In an adjacent corner, claiming a common
heritage, are the crony capitalists. These are
generally large companies with substantial lobbying operations. Contrary to
popular belief, crony capitalists love regulations—especially when they get to
write them. Nothing chokes off up-and-coming competitors better than a thicket
of incomprehensible and expensive new rules. Crony capitalist enterprises have
a well-oiled revolving door that allows their key people to seamlessly enter
“government service” (sometimes taking huge severance bonuses with
them), while welcoming former
bureaucrats, congressional staffers, and elected officials seeking to cash in on
their connections. And while crony capitalists have been with us since the
friends of Alexander Hamilton cornered the Revolutionary War bond market, never
before has their raiding of the public till so focused the public’s attention.
This brings us to the third member of the
triad—the federal Leviathan. Bloated beyond
recognition, the beast in Washington has reached the point where it can only be
kept alive using borrowed and printed dollars. Contrary to some Republicans’

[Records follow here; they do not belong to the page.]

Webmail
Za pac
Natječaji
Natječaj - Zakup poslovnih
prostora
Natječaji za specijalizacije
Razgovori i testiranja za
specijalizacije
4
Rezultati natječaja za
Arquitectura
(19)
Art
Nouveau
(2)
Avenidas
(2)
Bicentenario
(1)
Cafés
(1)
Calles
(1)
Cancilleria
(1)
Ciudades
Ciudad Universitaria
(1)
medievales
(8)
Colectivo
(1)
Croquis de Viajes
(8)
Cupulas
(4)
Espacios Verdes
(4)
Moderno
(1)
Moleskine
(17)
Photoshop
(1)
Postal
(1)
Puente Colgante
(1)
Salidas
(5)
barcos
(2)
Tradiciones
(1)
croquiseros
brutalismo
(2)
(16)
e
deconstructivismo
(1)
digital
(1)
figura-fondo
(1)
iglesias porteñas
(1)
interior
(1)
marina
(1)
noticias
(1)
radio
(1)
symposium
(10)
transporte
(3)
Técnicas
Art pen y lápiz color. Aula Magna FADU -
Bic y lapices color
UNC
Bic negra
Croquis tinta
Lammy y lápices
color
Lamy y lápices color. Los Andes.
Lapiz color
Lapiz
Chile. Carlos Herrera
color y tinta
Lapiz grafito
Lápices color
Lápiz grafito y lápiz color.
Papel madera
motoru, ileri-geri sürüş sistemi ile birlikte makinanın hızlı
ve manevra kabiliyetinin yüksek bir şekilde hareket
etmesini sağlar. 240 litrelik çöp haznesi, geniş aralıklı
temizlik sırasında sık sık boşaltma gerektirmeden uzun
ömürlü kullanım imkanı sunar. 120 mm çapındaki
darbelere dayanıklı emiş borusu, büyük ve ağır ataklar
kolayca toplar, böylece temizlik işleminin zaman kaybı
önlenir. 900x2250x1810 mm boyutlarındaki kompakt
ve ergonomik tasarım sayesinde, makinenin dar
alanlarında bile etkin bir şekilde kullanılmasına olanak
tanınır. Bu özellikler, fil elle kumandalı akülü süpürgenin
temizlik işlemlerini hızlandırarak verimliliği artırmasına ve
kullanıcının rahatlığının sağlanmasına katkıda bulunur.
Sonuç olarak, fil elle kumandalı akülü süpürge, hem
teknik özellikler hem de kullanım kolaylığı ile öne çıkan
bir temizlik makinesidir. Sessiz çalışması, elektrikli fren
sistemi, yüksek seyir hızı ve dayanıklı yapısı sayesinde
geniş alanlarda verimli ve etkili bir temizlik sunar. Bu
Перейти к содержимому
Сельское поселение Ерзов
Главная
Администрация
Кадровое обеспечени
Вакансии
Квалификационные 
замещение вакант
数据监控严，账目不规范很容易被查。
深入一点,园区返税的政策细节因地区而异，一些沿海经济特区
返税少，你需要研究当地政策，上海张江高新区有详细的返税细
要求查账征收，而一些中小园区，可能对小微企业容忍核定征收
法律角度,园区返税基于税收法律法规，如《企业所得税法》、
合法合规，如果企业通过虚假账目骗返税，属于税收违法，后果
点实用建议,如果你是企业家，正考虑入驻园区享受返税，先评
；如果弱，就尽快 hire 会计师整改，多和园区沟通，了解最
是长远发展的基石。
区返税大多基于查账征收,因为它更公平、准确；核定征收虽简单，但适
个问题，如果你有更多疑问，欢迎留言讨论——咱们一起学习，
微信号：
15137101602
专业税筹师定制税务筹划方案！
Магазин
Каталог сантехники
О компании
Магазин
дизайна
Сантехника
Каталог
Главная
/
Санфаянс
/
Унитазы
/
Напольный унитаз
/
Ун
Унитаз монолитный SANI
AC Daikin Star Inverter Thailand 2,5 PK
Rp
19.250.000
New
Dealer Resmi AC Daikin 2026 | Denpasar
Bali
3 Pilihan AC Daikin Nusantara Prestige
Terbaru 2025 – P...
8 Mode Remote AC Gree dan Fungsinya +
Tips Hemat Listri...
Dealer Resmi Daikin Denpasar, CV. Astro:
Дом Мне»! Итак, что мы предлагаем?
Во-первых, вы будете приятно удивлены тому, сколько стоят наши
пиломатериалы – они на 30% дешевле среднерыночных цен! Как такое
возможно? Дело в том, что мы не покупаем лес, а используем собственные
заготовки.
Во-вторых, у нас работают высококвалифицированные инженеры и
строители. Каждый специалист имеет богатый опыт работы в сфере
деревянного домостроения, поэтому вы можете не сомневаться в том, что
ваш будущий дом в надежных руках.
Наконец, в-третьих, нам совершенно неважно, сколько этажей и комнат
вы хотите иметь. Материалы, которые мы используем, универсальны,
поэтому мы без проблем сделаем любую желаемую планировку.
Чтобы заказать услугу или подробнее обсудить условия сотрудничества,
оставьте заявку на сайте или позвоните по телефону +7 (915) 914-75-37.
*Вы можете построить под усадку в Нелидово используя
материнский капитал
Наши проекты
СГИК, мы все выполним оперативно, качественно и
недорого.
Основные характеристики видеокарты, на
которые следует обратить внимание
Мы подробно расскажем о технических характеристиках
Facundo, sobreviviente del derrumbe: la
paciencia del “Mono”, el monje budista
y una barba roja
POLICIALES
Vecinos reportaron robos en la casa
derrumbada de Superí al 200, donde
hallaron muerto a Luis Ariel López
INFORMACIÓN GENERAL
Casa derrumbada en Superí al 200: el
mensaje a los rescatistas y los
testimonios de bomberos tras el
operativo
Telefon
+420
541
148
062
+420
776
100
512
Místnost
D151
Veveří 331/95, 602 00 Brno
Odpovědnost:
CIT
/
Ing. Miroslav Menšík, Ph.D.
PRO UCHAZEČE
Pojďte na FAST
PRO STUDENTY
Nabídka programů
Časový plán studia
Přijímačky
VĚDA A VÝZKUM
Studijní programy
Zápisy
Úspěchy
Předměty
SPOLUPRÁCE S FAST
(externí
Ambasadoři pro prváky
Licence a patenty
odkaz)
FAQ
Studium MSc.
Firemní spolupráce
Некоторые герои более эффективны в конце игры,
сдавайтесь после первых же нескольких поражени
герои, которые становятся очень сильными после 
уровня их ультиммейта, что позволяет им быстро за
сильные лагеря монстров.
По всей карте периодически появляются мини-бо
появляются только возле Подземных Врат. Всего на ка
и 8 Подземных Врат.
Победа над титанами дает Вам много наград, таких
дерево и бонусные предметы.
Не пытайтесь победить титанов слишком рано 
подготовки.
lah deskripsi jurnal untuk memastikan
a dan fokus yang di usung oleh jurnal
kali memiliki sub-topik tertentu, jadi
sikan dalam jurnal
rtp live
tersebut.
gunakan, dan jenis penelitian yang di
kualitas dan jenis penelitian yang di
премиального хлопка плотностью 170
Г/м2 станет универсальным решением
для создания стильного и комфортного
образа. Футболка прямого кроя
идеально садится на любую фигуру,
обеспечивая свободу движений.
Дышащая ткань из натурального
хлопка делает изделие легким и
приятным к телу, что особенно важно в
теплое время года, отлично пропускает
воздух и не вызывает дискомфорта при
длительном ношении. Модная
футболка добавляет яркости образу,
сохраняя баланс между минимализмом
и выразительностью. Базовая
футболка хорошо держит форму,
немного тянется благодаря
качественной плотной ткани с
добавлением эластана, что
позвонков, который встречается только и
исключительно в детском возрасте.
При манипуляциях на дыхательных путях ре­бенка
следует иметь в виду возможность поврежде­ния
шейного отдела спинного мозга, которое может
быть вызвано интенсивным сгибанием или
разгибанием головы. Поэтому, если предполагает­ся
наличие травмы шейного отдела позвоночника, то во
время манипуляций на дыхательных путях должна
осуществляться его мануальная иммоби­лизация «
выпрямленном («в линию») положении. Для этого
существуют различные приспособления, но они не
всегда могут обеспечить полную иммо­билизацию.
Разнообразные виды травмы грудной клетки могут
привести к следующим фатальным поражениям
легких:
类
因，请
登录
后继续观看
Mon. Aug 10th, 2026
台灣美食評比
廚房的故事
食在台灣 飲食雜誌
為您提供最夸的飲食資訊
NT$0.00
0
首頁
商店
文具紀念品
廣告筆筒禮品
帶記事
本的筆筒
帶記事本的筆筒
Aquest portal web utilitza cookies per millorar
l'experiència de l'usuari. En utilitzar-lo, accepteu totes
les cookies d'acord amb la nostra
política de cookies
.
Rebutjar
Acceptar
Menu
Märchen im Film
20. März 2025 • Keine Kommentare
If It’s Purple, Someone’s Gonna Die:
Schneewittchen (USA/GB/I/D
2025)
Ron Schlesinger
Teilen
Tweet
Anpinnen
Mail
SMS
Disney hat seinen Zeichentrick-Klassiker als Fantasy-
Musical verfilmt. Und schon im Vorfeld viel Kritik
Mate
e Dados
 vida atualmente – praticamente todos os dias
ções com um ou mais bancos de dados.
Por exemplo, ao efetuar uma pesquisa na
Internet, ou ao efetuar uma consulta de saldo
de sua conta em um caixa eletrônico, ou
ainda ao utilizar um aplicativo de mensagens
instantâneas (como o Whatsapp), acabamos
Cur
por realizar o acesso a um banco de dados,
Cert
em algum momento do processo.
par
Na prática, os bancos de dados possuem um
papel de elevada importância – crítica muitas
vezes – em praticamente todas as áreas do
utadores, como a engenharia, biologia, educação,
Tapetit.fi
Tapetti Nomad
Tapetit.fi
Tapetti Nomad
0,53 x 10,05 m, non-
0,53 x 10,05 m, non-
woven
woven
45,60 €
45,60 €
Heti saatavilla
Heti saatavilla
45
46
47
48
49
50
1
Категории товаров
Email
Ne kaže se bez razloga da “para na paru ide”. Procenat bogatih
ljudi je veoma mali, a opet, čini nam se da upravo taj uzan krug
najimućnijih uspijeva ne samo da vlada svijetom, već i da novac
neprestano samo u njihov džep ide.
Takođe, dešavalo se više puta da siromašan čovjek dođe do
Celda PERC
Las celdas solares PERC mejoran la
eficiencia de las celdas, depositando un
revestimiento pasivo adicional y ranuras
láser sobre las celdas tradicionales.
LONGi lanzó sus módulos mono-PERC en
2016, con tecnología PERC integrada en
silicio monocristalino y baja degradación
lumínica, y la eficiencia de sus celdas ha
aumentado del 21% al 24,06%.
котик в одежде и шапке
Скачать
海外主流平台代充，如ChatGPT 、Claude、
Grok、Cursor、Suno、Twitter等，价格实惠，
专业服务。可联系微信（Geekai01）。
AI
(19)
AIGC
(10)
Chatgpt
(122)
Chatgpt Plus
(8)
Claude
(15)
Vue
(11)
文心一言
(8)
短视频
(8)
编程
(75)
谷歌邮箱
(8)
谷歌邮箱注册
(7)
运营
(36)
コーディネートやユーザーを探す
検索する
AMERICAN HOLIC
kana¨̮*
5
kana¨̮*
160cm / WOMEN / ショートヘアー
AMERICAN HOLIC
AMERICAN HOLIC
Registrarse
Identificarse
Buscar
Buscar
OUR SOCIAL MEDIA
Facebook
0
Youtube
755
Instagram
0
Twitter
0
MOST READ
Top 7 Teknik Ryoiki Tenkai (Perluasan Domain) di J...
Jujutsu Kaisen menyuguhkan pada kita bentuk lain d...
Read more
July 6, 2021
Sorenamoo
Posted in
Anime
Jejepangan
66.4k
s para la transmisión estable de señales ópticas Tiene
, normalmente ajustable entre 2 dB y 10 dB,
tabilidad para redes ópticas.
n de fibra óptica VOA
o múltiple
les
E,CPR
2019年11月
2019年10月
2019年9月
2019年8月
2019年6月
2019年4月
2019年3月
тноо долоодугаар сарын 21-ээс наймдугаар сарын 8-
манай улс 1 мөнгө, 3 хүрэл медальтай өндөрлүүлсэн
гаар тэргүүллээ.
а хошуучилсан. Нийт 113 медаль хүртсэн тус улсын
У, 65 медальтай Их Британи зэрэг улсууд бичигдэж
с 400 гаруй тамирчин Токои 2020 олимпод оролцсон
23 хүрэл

small-government rhetoric, both parties have contributed to its growth over the
last half century. And neither is doing anything substantive to restore fiscal
sanity, as they engage in cosmetic battles that do nothing more than tinker
around the edges. Even worse, while Congress claims to maintain oversight, it
is no match for the crony capitalists and career bureaucrats who run the
Treasury Department and the Federal Reserve, particularly when they join their
corporate brethren to shout “crisis” and demand more of the bailouts that have
allowed firms to socialize losses and privatize gains.
The Leviathan’s business model is simple:
1) Collect tribute in the form of taxes from market capitalists and redistribute it to favored constituents in return for votes; and
2) collect campaign donations from crony capitalists so that incumbent politicians can remain in office and expand their power. In return for said contributions, those politicians regale their crony capitalist supporters with special favors, including subsidies, tax loopholes, and regulations designed to cripple their competitors.
And so the question arises: What are free
marketers to do? There is no question that market capitalists deserve our
support. But even crony capitalists deserve to be defended against regulatory
depredations when these are clearly counterproductive and being used by
demagogues like Elizabeth Warren as convenient tools to expand their power
base. While coming to their aid can be the right thing to do, it risks doing
tremendous damage to the free-market brand. So how do we counteract that?
Quite simply, we should not shy away from
tarring and feathering any supposed “capitalist” who goes to Washington hat in
hand, looking for favors to “save” America’s financial sector, auto industry,
“green” energy economy, or what have you. Whether it’s Goldman Sachs, General
Motors, or General Electric, we need to shout to anybody who will listen that
any one firm imploding will not blow up the economy. Being pro-business is not the same as being pro-market.
There is no reason why defending the right of money changers to operate free
from onerous regulations should translate into letting the counterfeiters run
amok and the temple priests loot the public treasury.
Finally, it’s worth noting that the
oversimplification of our political landscape into a false right/left dichotomy
presents us with an opportunity to better inform members of the general public
who are seriously looking for answers, because it partly explains why a record
number of our fellow Americans are disengaging from both the Democratic and
Republican parties. They are baffled, frightened, and lurching right and left
depending on the calamity du jour. Desperate for practical guidance, they are
met with demagoguery. Free market advocates have the information and insight
they seek, as well as practical solutions that can help guide our nation out of
the statist morass it is in. But to do so we must not be afraid to name and
shame false practitioners of capitalism whose behavior threatens the entire
economy. Are we ready to take up that challenge?